This work outlines and documents the success of a method for selecting a subset of climate models from CMIP6 that overall preserve the uncertainty characteristics of the full CMIP ensemble, particularly for use with multisectoral dynamics models that require global coverage and consistency across regions. The methodology is not focused on advocating for the idea that a particular set of models is superior; instead, it focuses on managing the uncertainty. Our methodology relies on pre-identifying regional indices of behavior for ESM/GCM output variables, as well as other filters (such as preserving the IPCC distribution of ECS values) judged to be critical for the robustness of impact and multisectoral modeling. With these assumptions, far fewer climate inputs are needed to span the range of uncertainties seen in CMIP6, resulting in fewer impact model runs needing to be performed and analyzed. There are likely many situations in which a modeler could adapt the details of the method (outlined in Table 1) and code for their purposes, re-run the code to identify a subset of climate models, and validate that new subset in much less time and with a great deal fewer computing resources needed than simply running impact models with all scenarios and ensemble members available for the 22 ESMs/GCMs documented in Table 2. For multisectoral modelers integrating multiple different impacts, or running large-ensemble experiments, the time saved only grows, even when accounting for the method adjustment and the re-validation of results. For researchers focused on emulators, there may be opportunities to identify fewer climate models that would benefit from generating more initial-condition ensemble members, focusing efforts. Finally, Earth system modelers can gain new insights into their individual climate models by adding the approach to uncertainty characterization outlined in this work to their existing analyses.

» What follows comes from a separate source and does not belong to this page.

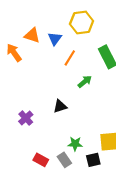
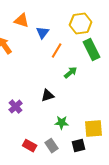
yellow hexagon: (82, 23) -> (81, 24), moved
orange triangle: (32, 35) -> (22, 21), moved
green star: (75, 144) -> (62, 123), moved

The methodology outlined in this paper is an adaptable approach to retain the major uncertainty characteristics of a large collection of global-coverage climate model data and to make changes (as we did to the full-ensemble ECS distribution). While there are resulting regions for both temperature and precipitation where the uncertainty partitions of the subset of ESMs/GCMs differ from the full set of CMIP6 models, these differences are primarily expected, based on the different ECS distribution represented by our subset ESMs/GCMs compared to the full data. For those interested in using our chosen subset, we hope that by providing detailed information about where the subset differs in Figs. 5–7, impact modelers may be able to infer how the results would change if the full set of data were used – and with a far lower computational burden than running all available data. Furthermore, because the method is adaptable, an impact modeler particularly interested in a specific region could weight the outcomes in that region more heavily for the selection of the subset.
As noted, this work is primarily coming from the perspective of a multisectoral dynamics modeler requiring the global coverage of a range of climate model output variables at different timescales, and naturally, other perspectives will come with their own caveats. Impacts can be estimated and worked with at a range of spatial scales; impact modelers concerned with finer-scale or local impacts, or modelers focused on a single region rather than global coverage, may very well be served by prioritizing other factors like skill in their climate model subselection. Bias correction and downscaling are also tools heavily used to get to these finer spatial scales, and these processes introduce their own sources of uncertainty, particularly for very local phenomenon and over complex terrain (Kendon et al., 2010; Mearns et al., 2013; Barsugli et al., 2013; Lafferty and Sriver, 2023). Generally, the method outlined in this work is more appropriate for working with raw CMIP6 data in the native resolutions or an ensemble of bias-adjusted and downscaled climate data that has been processed using a consistent bias-adjustment and downscaling method. On a final note, regarding adaptations of this method, we focused on temperature and precipitation because many variables used in impact modeling are correlated to or derived from these variables. This is especially true in agriculture (e.g., Sinha et al., 2023a, b; Peterson and Abatzoglou, 2014; Allstadt et al., 2015; Gerst et al., 2020), although it holds true in other sectors as well. One area for the potential expansion of this method that would have a more direct relevance for those derived variables would be to incorporate a time dimension more explicitly.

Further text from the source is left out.